Apple Macintosh Turns 30
snydeq writes "30 years ago today, Apple debuted the Macintosh. Here are some reviews of the early Mac models, including the Macintosh ('will be compared to other machines not only in terms of its features but also in the light of the lavish claims and promises made by Apple co-founder Steven Jobs'), the Mac SE ('contains some radical changes, including room for a second internal drive and even a fan'), the Mac IIx ('a chorus of yawns'), and the Mac Portable ('you may develop a bad case of the wannas for this lovable [16-lb.] luggable'). Plus insights on the Macintosh II's prospects from Bill Gates: 'If you look at a product like Mac Word III on that full-page display, it's pretty awesome. ... But the corporate buyer is never going to be a strong point for Apple.'"
iFixit got their hands on a Mac 128K and did a teardown, evaluating the old hardware for repairability. What will the Mac look like in another 30 years?
I loved that when I turned on my old Apple IIe it dropped me right to a 'root' BASIC terminal and didn't cost a dime to begin my software enterprise as an elementary schooler. The Mac? Well, Resedit was just not the same...
Still have it, should check to see if it runs.
I don't want to start a holy war here, but what is the deal with you Mac fanatics? I've been sitting here at my freelance gig in front of a Mac (a 8600/300 w/64 Megs of RAM) for about 20 minutes now while it attempts to copy a 17 Meg file from one folder on the hard drive to another folder. 20 minutes. At home, on my Pentium Pro 200 running NT 4, which by all standards should be a lot slower than this Mac, the same operation would take about 2 minutes. If that.
In addition, during this file transfer, Netscape will not work. And everything else has ground to a halt. Even BBEdit Lite is straining to keep up as I type this.
I won't bore you with the laundry list of other problems that I've encountered while working on various Macs, but suffice it to say there have been many, not the least of which is I've never seen a Mac that has run faster than its Wintel counterpart, despite the Macs' faster chip architecture. My 486/66 with 8 megs of ram runs faster than this 300 mhz machine at times. From a productivity standpoint, I don't get how people can claim that the Macintosh is a superior machine.

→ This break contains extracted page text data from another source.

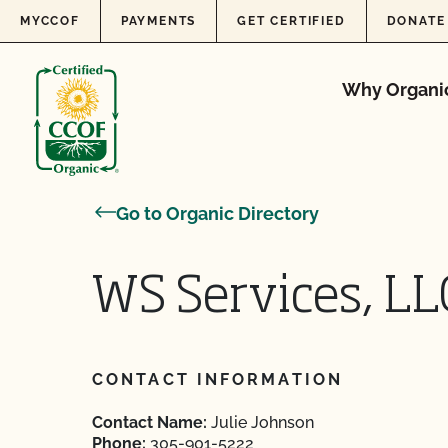
Skip to content
MYCCOF
PAYMENTS
GET CERTIFIED
DONATE
Why Organi
Go to Organic Directory
WS Services, LL
CONTACT INFORMATION
Contact Name:
Julie Johnson
Phone:
305-901-5222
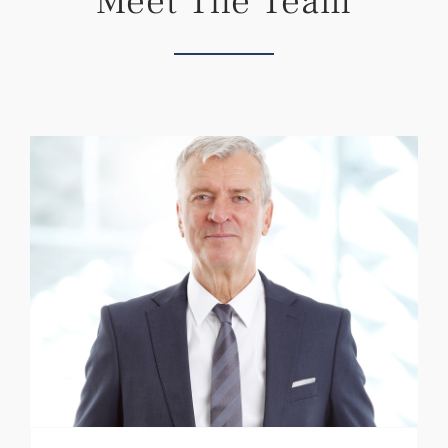
Meet The Team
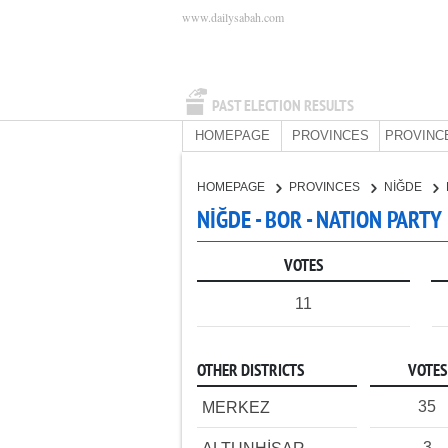
www.dailysabah.com
PAST ELECTION RESULTS
HOMEPAGE
PROVINCES
PROVINC
HOMEPAGE
PROVINCES
NİĞDE
NİĞDE - BOR - NATION PARTY
VOTES
11
OTHER DISTRICTS
VOTES
35
MERKEZ
3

Mac addicts, flame me if you'd like, but I'd rather hear some intelligent reasons why anyone would choose to use a Mac over other faster, cheaper, more stable systems.
Capacitors are failing on analog boards that haven't been powered up in 20 years.

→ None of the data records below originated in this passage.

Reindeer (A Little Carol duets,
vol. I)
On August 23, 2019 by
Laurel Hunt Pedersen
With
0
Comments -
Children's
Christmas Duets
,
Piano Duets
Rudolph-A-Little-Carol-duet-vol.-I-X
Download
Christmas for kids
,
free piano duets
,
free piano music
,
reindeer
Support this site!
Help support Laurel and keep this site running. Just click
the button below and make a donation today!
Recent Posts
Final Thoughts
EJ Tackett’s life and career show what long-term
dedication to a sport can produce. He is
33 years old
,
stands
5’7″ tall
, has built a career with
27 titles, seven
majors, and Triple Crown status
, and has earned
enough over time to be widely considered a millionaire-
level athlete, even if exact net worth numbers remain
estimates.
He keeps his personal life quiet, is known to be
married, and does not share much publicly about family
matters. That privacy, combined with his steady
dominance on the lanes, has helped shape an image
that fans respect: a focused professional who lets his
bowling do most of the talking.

They used lead solder back in those days, assuming the floppy drive isn't too dusty and your boot disk is intact.
When Steve Jobs died I booted a mid-80s Mac and it came up fine. MacPaint (source code here) was an amazing feat given that it had to run in 128KB (really 192KB - like most Mac applications of its time, it made extensive use of the code that was in the 64KB of ROM).
So was the "disk copy" program that could copy a 400KB (400,000 byte) disk in only 4 passes. It stole a large chunk of the 22KB RAM normally allocated to video to do it.
Knowledge is how to play a game, intelligence is how to win, wisdom is knowing what game to play.
MS Word on the original Mac was an incredible change. (This was before MS went all gung ho on Windows: they were still doing MS DOS and Windows was this DOS addon). I remember doing my physics papers on it and being able to put in math symbols and format and a bunch of other font and formatting things - all with a click of the mouse! And the WYSIWYG interface that printed what you saw on the screen!
That was mind blowing back then. Because before that it was a text editor and trial and error in getting it to print well - or just an old fashioned IBM Selectric and a bottle of White-Out.
Yeah, yeah, yeah, I had to write papers in the snow, uphill, both ways,.... AND LIKED IT!
Pure anecdote, but my current job in software development and the previous two were at small companies that were 100% Apple shops. At this point the latest Windows version with which I have any real experience is XP. I spend 95% of my time either in a cross-platform browser, a cross-platform IDE or at a bash prompt. So the only real advantage to Windows (ignoring gaming) is to make the last one of those (bash prompt) more annoying.
That's how they pitched the Mac... that is to say, a computer that's not just for computer nerds.
"I think a nerd is a person who uses the telephone to talk to other people about telephones. And a computer nerd therefore is somebody who uses a computer in order to use a computer."
- Douglas Adams
That video has no volume control? It's hidden under some sort of fade graphic? Oh the irony that Apple got its reputation for a user interface, but that this video made me want to hurl the computer right at the head of the idiot who decided it's OK to cover the interface of the video player.
Siri came out a little too late to us in a 2001 commercial.
...and *still* stuck in their parent's basement, unable to make it in the business world.
I purchased my first Macintosh in 1990. A Macintosh LC to replace my Apple //e. I would have purchased a Mac much sooner, but I was waiting for a color model I could afford. I couldn't see moving from my color //e to a black & white Mac.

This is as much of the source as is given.